Il fatto è accaduto il 20 maggio scorso, i carabinieri di Casina, saputo dell’episodio, hanno informazioni dai presenti, riuscendo subito ad indirizzare le attenzioni investigative sugli indagati. A seguito di approfondite indagini, supportate anche da testimonianze, i carabinieri ritenendo fondato il motivo che nell’abitazione o negli immobili di proprietà dei presunti autori delle minacce vi potesse essere la pistola, hanno richiesto e ottenuto dalla Procura reggiana il decreto di perquisizione domiciliare e personale a carico degli indagati.

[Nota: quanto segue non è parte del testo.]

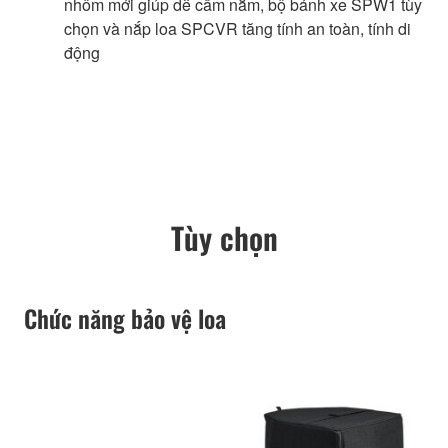
nhôm mới giúp dễ cầm nắm, bộ bánh xe SPW1 tùy
chọn và nắp loa SPCVR tăng tính an toàn, tính di
động
Tùy chọn
Chức năng bảo vệ loa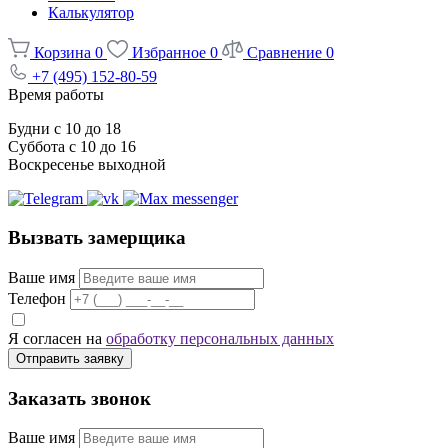
Калькулятор
Корзина
0
Избранное
0
Сравнение
0
+7 (495) 152-80-59
Время работы
Будни с 10 до 18
Суббота с 10 до 16
Воскресенье выходной
Вызвать замерщика
Ваше имя
Телефон
Я согласен на
обработку персональных данных
Отправить заявку
Заказать звонок
Ваше имя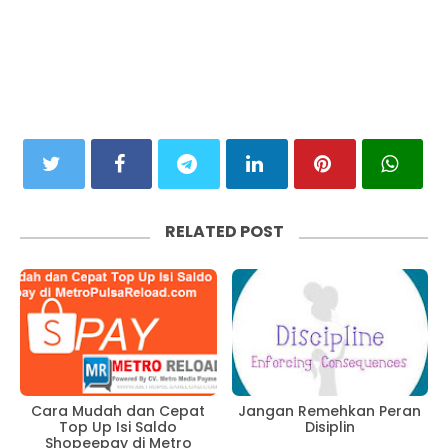
RELATED POST
Cara Mudah dan Cepat
Jangan Remehkan Peran
Top Up Isi Saldo
Disiplin
Shopeepay di Metro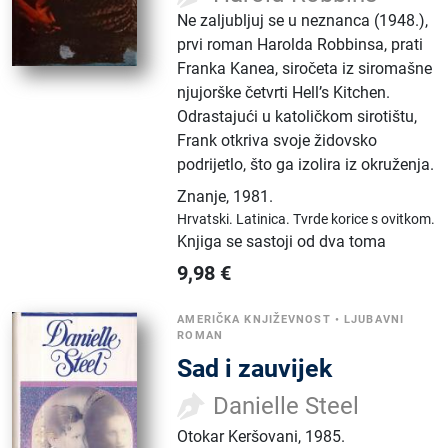
Ne zaljubljuj se u neznanca (1948.),
prvi roman Harolda Robbinsa, prati
Franka Kanea, siročeta iz siromašne
njujorške četvrti Hell’s Kitchen.
Odrastajući u katoličkom sirotištu,
Frank otkriva svoje židovsko
podrijetlo, što ga izolira iz okruženja.
Znanje
,
1981.
Hrvatski.
Latinica.
Tvrde korice s ovitkom.
Knjiga se sastoji od dva toma
9,98
€
AMERIČKA KNJIŽEVNOST
•
LJUBAVNI
ROMAN
Sad i zauvijek
Danielle Steel
Otokar Keršovani
,
1985.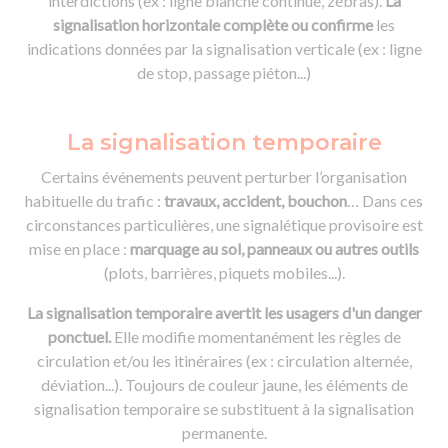
interdictions (ex : ligne blanche continue, zébras).
La
signalisation horizontale complète ou confirme
les
indications données par la signalisation verticale (ex : ligne
de stop, passage piéton...)
La signalisation temporaire
Certains événements peuvent perturber l’organisation
habituelle du trafic :
travaux, accident, bouchon
… Dans ces
circonstances particulières, une signalétique provisoire est
mise en place :
marquage au sol, panneaux ou autres outils
(plots, barrières, piquets mobiles...).
La signalisation temporaire avertit les usagers d'un danger
ponctuel.
Elle modifie momentanément les règles de
circulation et/ou les itinéraires (ex : circulation alternée,
déviation...). Toujours de couleur jaune, les éléments de
signalisation temporaire se substituent à la signalisation
permanente.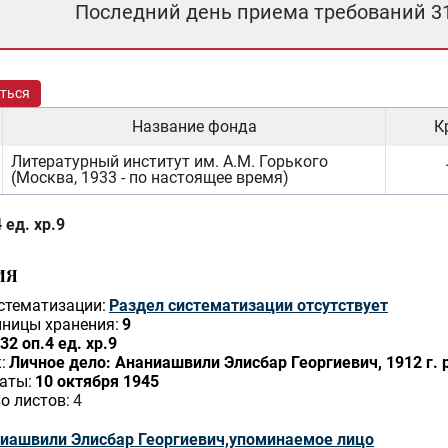
Последний день приема требований 3
ться
Название фонда
К
Литературный институт им. А.М. Горького
(Москва, 1933 - по настоящее время)
 ед. хр.9
ИЯ
стематизации:
Раздел систематизации отсутствует
ницы хранения:
9
32 оп.4 ед. хр.9
:
Личное дело: Ананиашвили Элисбар Георгиевич, 1912 г. р
аты:
10 октября 1945
о листов:
4
иашвили Элисбар Георгиевич,упоминаемое лицо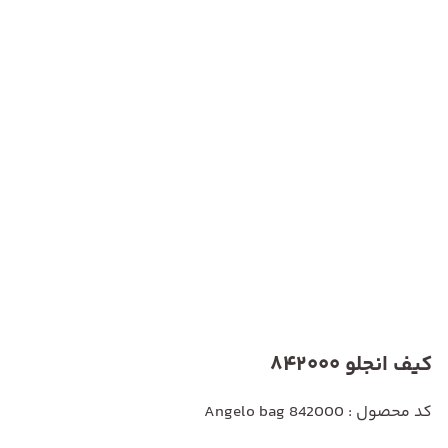
کیف انجلو 842000
کد محصول : Angelo bag 842000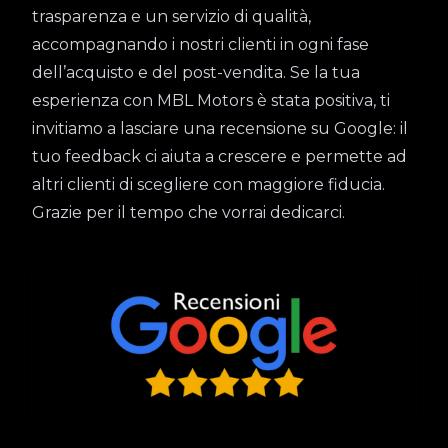
trasparenza e un servizio di qualità,
accompagnando i nostri clienti in ogni fase
dell’acquisto e del post-vendita. Se la tua
esperienza con MBL Motors è stata positiva, ti
invitiamo a lasciare una recensione su Google: il
tuo feedback ci aiuta a crescere e permette ad
altri clienti di scegliere con maggiore fiducia.
Grazie per il tempo che vorrai dedicarci.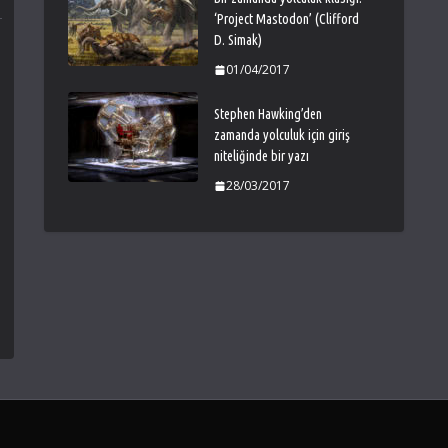
‘Project Mastodon’ (Clifford
D. Simak)
01/04/2017
Stephen Hawking’den
zamanda yolculuk için giriş
niteliğinde bir yazı
28/03/2017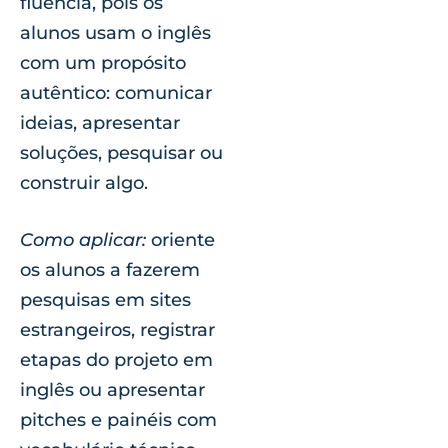
fluência, pois os
alunos usam o inglês
com um propósito
autêntico: comunicar
ideias, apresentar
soluções, pesquisar ou
construir algo.
Como aplicar:
oriente
os alunos a fazerem
pesquisas em sites
estrangeiros, registrar
etapas do projeto em
inglês ou apresentar
pitches e painéis com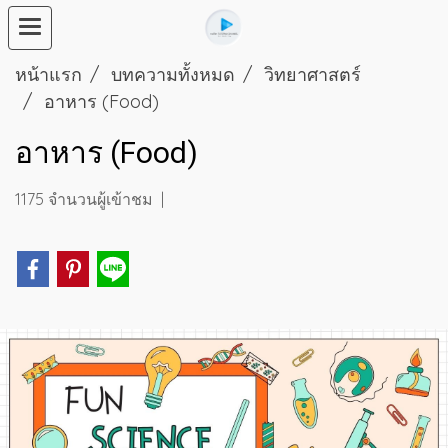
หน้าแรก
บทความทั้งหมด
วิทยาศาสตร์
อาหาร (Food)
อาหาร (Food)
1175 จำนวนผู้เข้าชม
|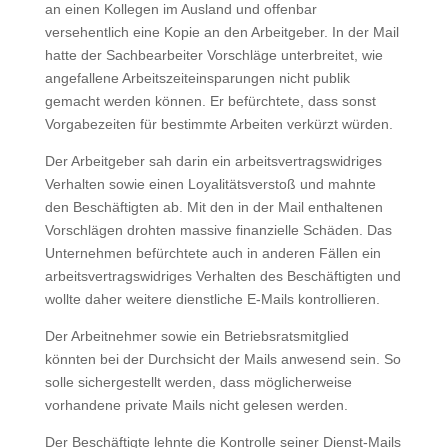
an einen Kollegen im Ausland und offenbar
versehentlich eine Kopie an den Arbeitgeber. In der Mail
hatte der Sachbearbeiter Vorschläge unterbreitet, wie
angefallene Arbeitszeiteinsparungen nicht publik
gemacht werden können. Er befürchtete, dass sonst
Vorgabezeiten für bestimmte Arbeiten verkürzt würden.
Der Arbeitgeber sah darin ein arbeitsvertragswidriges
Verhalten sowie einen Loyalitätsverstoß und mahnte
den Beschäftigten ab. Mit den in der Mail enthaltenen
Vorschlägen drohten massive finanzielle Schäden. Das
Unternehmen befürchtete auch in anderen Fällen ein
arbeitsvertragswidriges Verhalten des Beschäftigten und
wollte daher weitere dienstliche E-Mails kontrollieren.
Der Arbeitnehmer sowie ein Betriebsratsmitglied
könnten bei der Durchsicht der Mails anwesend sein. So
solle sichergestellt werden, dass möglicherweise
vorhandene private Mails nicht gelesen werden.
Der Beschäftigte lehnte die Kontrolle seiner Dienst-Mails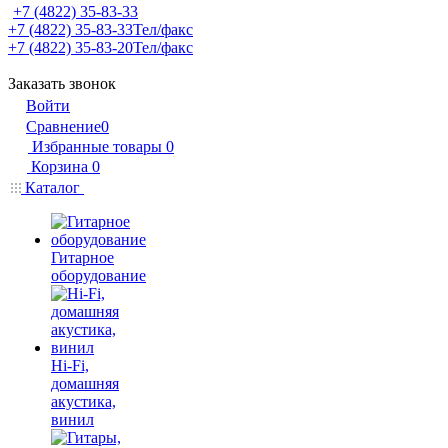
+7 (4822) 35-83-33
+7 (4822) 35-83-33
Тел/факс
+7 (4822) 35-83-20
Тел/факс
Заказать звонок
Войти
Сравнение
0
Избранные товары
0
Корзина
0
Каталог
Гитарное
оборудование
Hi-Fi,
домашняя
акустика,
винил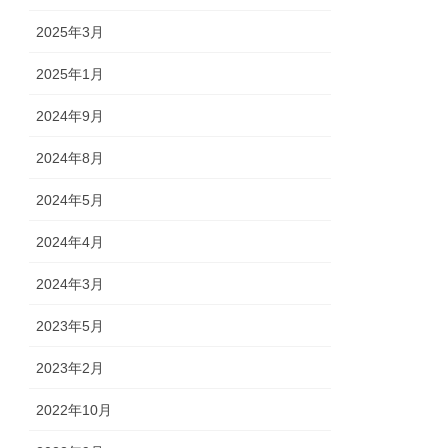
2025年3月
2025年1月
2024年9月
2024年8月
2024年5月
2024年4月
2024年3月
2023年5月
2023年2月
2022年10月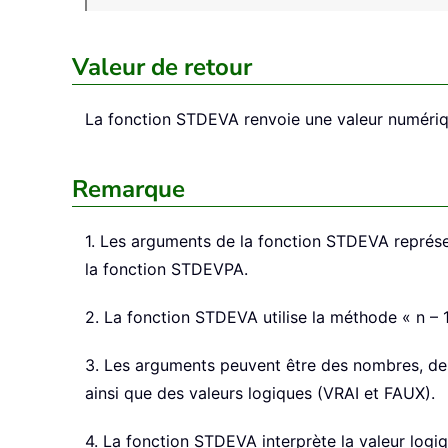
Valeur de retour
La fonction
STDEVA
renvoie une valeur numériq
Remarque
1. Les arguments de la fonction STDEVA représen
la fonction STDEVPA.
2. La fonction STDEVA utilise la méthode « n – 1
3. Les arguments peuvent être des nombres, de
ainsi que des valeurs logiques (VRAI et FAUX).
4. La fonction STDEVA interprète la valeur lo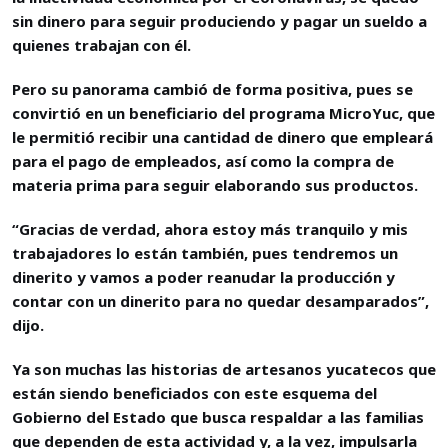
sin dinero para seguir produciendo y pagar un sueldo a
quienes trabajan con él.
Pero su panorama cambió de forma positiva, pues se
convirtió en un beneficiario del programa MicroYuc, que
le permitió recibir una cantidad de dinero que empleará
para el pago de empleados, así como la compra de
materia prima para seguir elaborando sus productos.
“Gracias de verdad, ahora estoy más tranquilo y mis
trabajadores lo están también, pues tendremos un
dinerito y vamos a poder reanudar la producción y
contar con un dinerito para no quedar desamparados”,
dijo.
Ya son muchas las historias de artesanos yucatecos que
están siendo beneficiados con este esquema del
Gobierno del Estado que busca respaldar a las familias
que dependen de esta actividad y, a la vez, impulsarla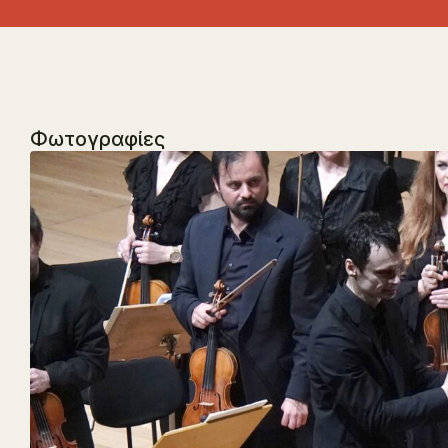
Φωτογραφίες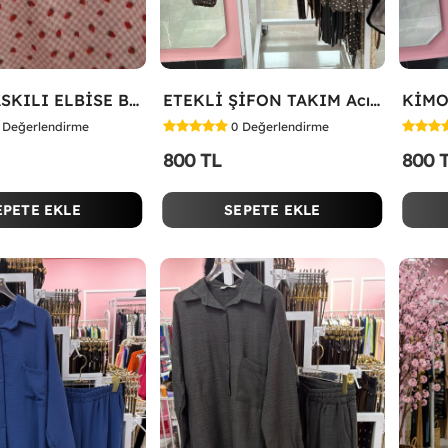
ÇİLEK BASKILI ELBİSE Bej
ETEKLİ ŞİFON TAKIM Acı Kahve
KİMO
Değerlendirme
0
Değerlendirme
800 TL
800 
EPETE EKLE
SEPETE EKLE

L’altra mattina il nucleo operativo di Castelnovo Monti e i colleghi di Casina, supportati da personale di Reggio Emilia con il nucleo cinofili di Bologna, hanno eseguito il decreto di perquisizione a carico del 47enne e del figlio 21enne, entrambi residenti nell’appennino reggiano.
La perquisizione ha dato esito positivo. Infatti nell’adiacente abitazione di proprietà di un terzo uomo di 66 anni (poi denunciato per favoreggiamento) i carabinieri hanno ritrovato la pistola usata per la minaccia, risultata essere una pistola a salve marca bruni guns, calibro 8 mm e 44 (quarantaquattro), cartucce a salve che il 66enne custodiva assieme a un’altra pistola a salve tipo revolver con 50 (cinquanta) cartucce a salve.
Per questi motivi i carabinieri della stazione di Casina hanno denunciato in stato di libertà alla Procura della Repubblica i tre: un 47enne, un 21enne, e un 66enne, tutti residenti sull’Appennino Reggiano responsabili a vario titolo dei reati di minaccia, detenzione e porto abusivo in luogo pubblico di arma da fuoco e favoreggiamento personale.